* [MATERIAL PROVIDED]
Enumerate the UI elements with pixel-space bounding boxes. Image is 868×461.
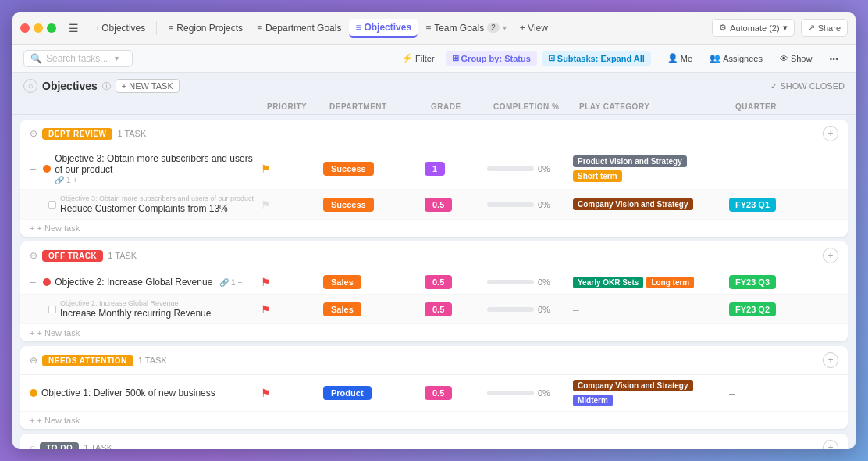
show-label: Show	[791, 54, 813, 63]
expand-badge-obj2[interactable]: 🔗 1 +	[219, 278, 242, 287]
task-label-sub: Reduce Customer Complaints from 13%	[60, 203, 254, 214]
more-button[interactable]: •••	[823, 52, 845, 66]
filter-button[interactable]: ⚡ Filter	[396, 51, 440, 66]
new-task-off-track[interactable]: + + New task	[20, 324, 848, 341]
task-dot-sub	[48, 201, 56, 209]
automate-button[interactable]: ⚙ Automate (2) ▾	[712, 19, 795, 37]
task-label-obj3: Objective 3: Obtain more subscribers and…	[55, 153, 261, 175]
me-icon: 👤	[667, 53, 678, 63]
task-name-obj2[interactable]: − Objective 2: Increase Global Revenue 🔗…	[30, 276, 261, 288]
tab-objectives-home[interactable]: ○ Objectives	[87, 20, 151, 37]
automate-icon: ⚙	[719, 23, 727, 33]
tab-region-projects[interactable]: ≡ Region Projects	[162, 20, 249, 37]
team-goals-icon: ≡	[425, 23, 431, 34]
assignees-button[interactable]: 👥 Assignees	[703, 51, 769, 66]
title-bar-right: ⚙ Automate (2) ▾ ↗ Share	[712, 19, 848, 37]
group-by-button[interactable]: ⊞ Group by: Status	[446, 51, 537, 66]
task-name-obj2-sub[interactable]: Objective 2: Increase Global Revenue Inc…	[30, 299, 261, 319]
new-task-needs-attention[interactable]: + + New task	[20, 412, 848, 429]
tab-objectives-label: Objectives	[364, 22, 411, 33]
subtasks-button[interactable]: ⊡ Subtasks: Expand All	[542, 51, 651, 66]
info-icon[interactable]: ⓘ	[102, 80, 111, 92]
search-placeholder: Search tasks...	[46, 53, 108, 64]
collapse-todo-icon[interactable]: ○	[30, 442, 35, 449]
collapse-off-track-icon[interactable]: ⊖	[30, 250, 37, 261]
play-tag-company-obj1: Company Vision and Strategy	[573, 380, 693, 391]
task-dot-obj1	[30, 389, 37, 397]
col-completion: COMPLETION %	[493, 102, 579, 111]
task-expand-badge[interactable]: 🔗 1 +	[55, 176, 261, 184]
search-chevron[interactable]: ▾	[115, 54, 119, 63]
expand-obj3-icon[interactable]: −	[30, 163, 36, 175]
show-button[interactable]: 👁 Show	[774, 52, 819, 66]
task-row-sub: Objective 3: Obtain more subscribers and…	[20, 190, 848, 220]
menu-icon[interactable]: ☰	[69, 22, 79, 34]
share-button[interactable]: ↗ Share	[801, 19, 848, 37]
task-name-obj3[interactable]: − Objective 3: Obtain more subscribers a…	[30, 153, 261, 184]
show-closed-button[interactable]: ✓ SHOW CLOSED	[770, 81, 845, 91]
dept-pill-obj1: Product	[323, 386, 372, 400]
completion-obj2-sub: 0%	[487, 305, 573, 314]
tab-department-goals[interactable]: ≡ Department Goals	[251, 20, 347, 37]
team-goals-chevron[interactable]: ▾	[503, 23, 507, 32]
tab-objectives-home-label: Objectives	[101, 23, 145, 34]
task-dot-obj3	[43, 165, 51, 173]
dept-pill-sub: Success	[323, 198, 374, 212]
new-task-icon-off: +	[30, 328, 34, 338]
col-task	[23, 102, 267, 111]
collapse-all-button[interactable]: ○	[23, 79, 37, 93]
quarter-sub: FY23 Q1	[729, 198, 815, 212]
region-projects-icon: ≡	[168, 23, 173, 34]
task-name-obj3-sub[interactable]: Objective 3: Obtain more subscribers and…	[30, 195, 261, 214]
completion-pct-obj2: 0%	[538, 277, 550, 287]
tab-department-goals-label: Department Goals	[265, 23, 341, 34]
collapse-dept-review-icon[interactable]: ⊖	[30, 128, 37, 139]
add-task-dept-review[interactable]: +	[823, 126, 838, 141]
dept-obj2: Sales	[323, 277, 425, 288]
new-task-dept-review[interactable]: + + New task	[20, 220, 848, 237]
add-task-off-track[interactable]: +	[823, 248, 838, 263]
me-button[interactable]: 👤 Me	[661, 51, 699, 66]
play-tag-midterm-obj1: Midterm	[573, 395, 613, 406]
minimize-button[interactable]	[34, 23, 43, 33]
expand-obj2-icon[interactable]: −	[30, 276, 36, 288]
play-tag-short-term: Short term	[573, 170, 622, 182]
group-todo-header: ○ TO DO 1 TASK +	[20, 434, 848, 449]
add-task-todo[interactable]: +	[823, 440, 838, 449]
tab-objectives[interactable]: ≡ Objectives	[349, 19, 418, 38]
priority-flag-sub: ⚑	[261, 198, 323, 211]
new-task-icon-na: +	[30, 416, 34, 425]
dept-sub: Success	[323, 199, 425, 210]
new-task-label-off: + New task	[37, 328, 80, 338]
search-box[interactable]: 🔍 Search tasks... ▾	[23, 50, 133, 67]
task-name-wrapper-obj3: Objective 3: Obtain more subscribers and…	[55, 153, 261, 184]
tab-team-goals[interactable]: ≡ Team Goals 2 ▾	[419, 20, 513, 37]
grade-pill-obj1: 0.5	[425, 386, 452, 400]
dept-pill-obj2: Sales	[323, 275, 361, 289]
add-view-button[interactable]: + View	[514, 20, 553, 36]
close-button[interactable]	[20, 23, 30, 33]
maximize-button[interactable]	[47, 23, 56, 33]
task-row-obj2-sub: Objective 2: Increase Global Revenue Inc…	[20, 295, 848, 324]
toolbar: 🔍 Search tasks... ▾ ⚡ Filter ⊞ Group by:…	[12, 45, 856, 73]
task-name-obj1[interactable]: Objective 1: Deliver 500k of new busines…	[30, 388, 261, 398]
automate-chevron[interactable]: ▾	[783, 23, 788, 33]
task-dot-obj2-sub	[48, 306, 56, 313]
completion-pct-obj2-sub: 0%	[538, 305, 550, 314]
add-task-needs-attention[interactable]: +	[823, 352, 838, 368]
col-department: DEPARTMENT	[329, 102, 431, 111]
quarter-pill-sub: FY23 Q1	[729, 198, 776, 212]
column-headers: PRIORITY DEPARTMENT GRADE COMPLETION % P…	[12, 99, 856, 115]
team-goals-badge: 2	[487, 23, 500, 33]
new-task-top-button[interactable]: + NEW TASK	[116, 79, 180, 93]
completion-pct-obj3: 0%	[538, 164, 550, 173]
play-cat-obj2: Yearly OKR Sets Long term	[573, 277, 729, 288]
dept-pill-obj3: Success	[323, 162, 374, 176]
play-tag-long-term: Long term	[646, 277, 694, 288]
collapse-needs-attention-icon[interactable]: ⊖	[30, 355, 37, 366]
quarter-pill-obj2: FY23 Q3	[729, 275, 776, 289]
bar-track-obj1	[487, 391, 534, 395]
quarter-obj2-sub: FY23 Q2	[729, 302, 815, 316]
status-badge-off-track: OFF TRACK	[42, 250, 103, 262]
group-dept-review-header: ⊖ DEPT REVIEW 1 TASK +	[20, 120, 848, 148]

* [WHAT YOU NEED TO DO] Scan the material above for the word "quarter". Copy each line where it occurs.

* [SOLUTION]
quarter-sub: FY23 Q1	[729, 198, 815, 212]
quarter-pill-sub: FY23 Q1	[729, 198, 776, 212]
quarter-pill-obj2: FY23 Q3	[729, 275, 776, 289]
quarter-obj2-sub: FY23 Q2	[729, 302, 815, 316]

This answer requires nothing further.